Wednesday, June 23, 2010


June 23, 2010 rococo
We stood hunched over in the basement of a centuries-old shop in Bolzano, Italy: Dave, Libby, Mom and me, along with my sisters Sherry and Sue. The shop owner, a man small enough to stand shoulders-back and still have head room, had invited us to maneuver the narrow stairs down into his workspace after Mom had expressed particular delight in his work.

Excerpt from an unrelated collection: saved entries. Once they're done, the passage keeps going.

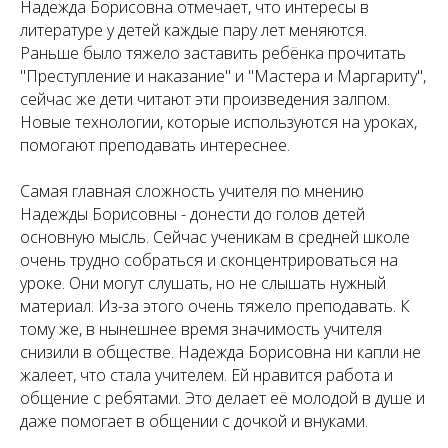
Надежда Борисовна отмечает, что интересы в
литературе у детей каждые пару лет меняются.
Раньше было тяжело заставить ребёнка прочитать
"Преступление и наказание" и "Мастера и Маргариту",
сейчас же дети читают эти произведения залпом.
Новые технологии, которые используются на уроках,
помогают преподавать интереснее.
Самая главная сложность учителя по мнению
Надежды Борисовны - донести до голов детей
основную мысль. Сейчас ученикам в средней школе
очень трудно собраться и сконцентрироваться на
уроке. Они могут слушать, но не слышать нужный
материал. Из-за этого очень тяжело преподавать. К
тому же, в нынешнее время значимость учителя
снизили в обществе. Надежда Борисовна ни капли не
жалеет, что стала учителем. Ей нравится работа и
общение с ребятами. Это делает её молодой в душе и
даже помогает в общении с дочкой и внуками.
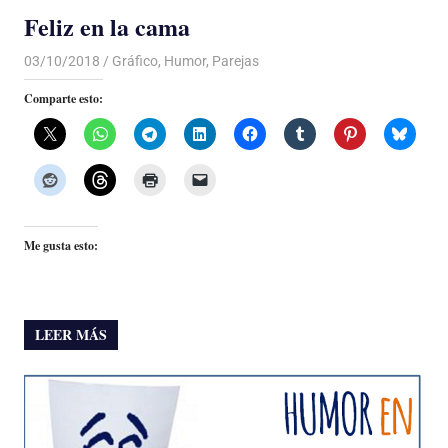
Feliz en la cama
03/10/2018
De todo un Poco
Gráfico
,
Humor
,
Parejas
Comparte esto:
Me gusta esto:
LEER MÁS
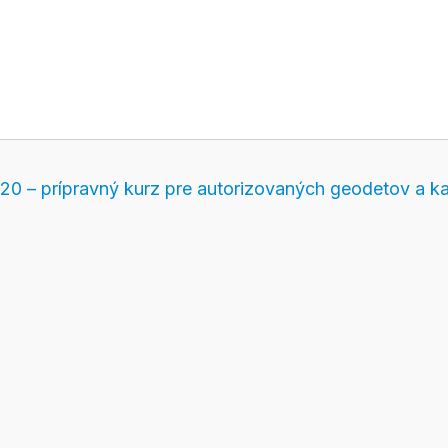
20 – prípravný kurz pre autorizovaných geodetov a k
A.G.K. 2020 – prí
en zeměměřičů
Časopis Zeměměřič je již od 
tné
zdrojem informací pro všechn
a měřiče. Zajímá nás geodézie,
 předplatné
GNSS, BIM, GIS, kartografie,
pozemkové úpravy.
ředplatné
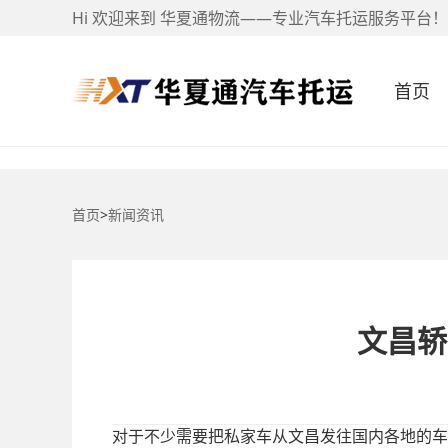
Hi 欢迎来到 华夏通物流——专业汽车托运服务平台！
首页
首页
>
新闻资讯
文昌轿
对于不少需要把私家车从文昌发往国内各地的车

Angels. He carved angels. Rococo carvings: swirls and vines and wavy hair atop cherubic faces with pale plump lips and chubby, kissable necks. Chiseled out of wood, they belied their medium, looking for all the world like you should be able to squish them into your arms like we snuggled our well fed babies, except for the fact that their squishiness always sat atop a set of gilded wings.
I fell in love with them, too. Italy does this to people. Charms them, as if Italian flute players sat invisibly outside little shops and lured us in. We think we can take the feeling home with us to our sterile American houses.
Mom looked adoringly at all the pieces the artist was currently carving. “Oh my!” she’d say, “You have gifted hands!” The more she said, the deeper he took her into his workshop, until finally we were in the chilly dank back room, a fruit cellar sort of place, where there was very little light. There my mother fell in love with two large angel faces, almost life size, beautifully crafted, with obvious spirit infused into them. The were truly beautiful. And truly expensive.
I made myself turn away as I watched them start to negotiate. I got a pit in my stomach. Seriously…was my mother going to try to buy those things? I mean, are you kidding?
I made myself climb the stairs back up to the store space. Found some nice little 2 inch angel heads that were perfectly charming. Singularly lovely, each of them, and much more affordable. “You should be looking at these, Mom.” I thought this to myself, too un-daring to speak it aloud. But I grumped, like I had any right whatsoever to comment on what my mother chose to do with her money. I laid down my chunk of cash for eight tiny angels, which were wrapped in a nonchalant sort of way; while afterwards I watched the artisan, risen from the tomb with two angels under his arms, carefully dust the years of waiting off the ones my mother bought. Large, heavy ones, whose wing-gilding alone cost more than all my little angels. He carefully wrapped them and boxed them and took her money, almost hesitantly, not because he thought it was too much but, it appeared, because he was not so sure he wanted to part with his handiwork.
I hmphed around as we continued down the street, annoyed that she would allow herself such a luxury. I don’t remember, but maybe she was living with us at the time and I thought I had some say in what she did. I don’t know. It was immature and silly nonetheless.
My mom has this strange relationship with money. She thinks it is to spend. She has always had great credit…at least after Dad left and she was in charge of her own checkbook. She went so long with so little that when she started being successful in her own career you’d presume she’d hold on to a bit of it. And she did, I now know. At least held onto enough for a rainy season, if it should come again. But she was not one to believe she should hoard. Money, to her, is to facilitate life. Life does not focus itself on money. Sort of like some people live to eat and others eat to live. When Mom had it; she used it. And when she didn’t; well, she could live happily on less than anyone I know. Libby has learned this from her. They are Realtors. This current economy is a serious test of that philosophy for them. But they are making it; without complaint, without furrowed eyebrows. They are so graceful in their struggles, both of them. They don’t panic. Maybe a bit of silent worry…but they won’t panic until the spirit tells them to. I wish I was more like both of them.
Those big, beautiful rococo angels currently hang right by their front door. I see them every single day. They remind me that my mother loves beautiful things; as my sister does. She understands that artistic excellence requires a cost, and she (bless her heart) is willing to pay that. So few people understand the cost of good art.
Meanwhile, my cute little cheap rococo angels sat in a drawer, unseen, for years. I found them last Christmas and tied them to my chandelier, swaging cedar boughs between the candelabra from which the cherubs hung. I don’t know if anyone even noticed them.
I need to remember this and other lessons from my mom: some things there is no need to chintz out on. If you love something and want it to last; pay for it. This holds true in so many things: education; vehicles and homes; relationships; and rococo angels.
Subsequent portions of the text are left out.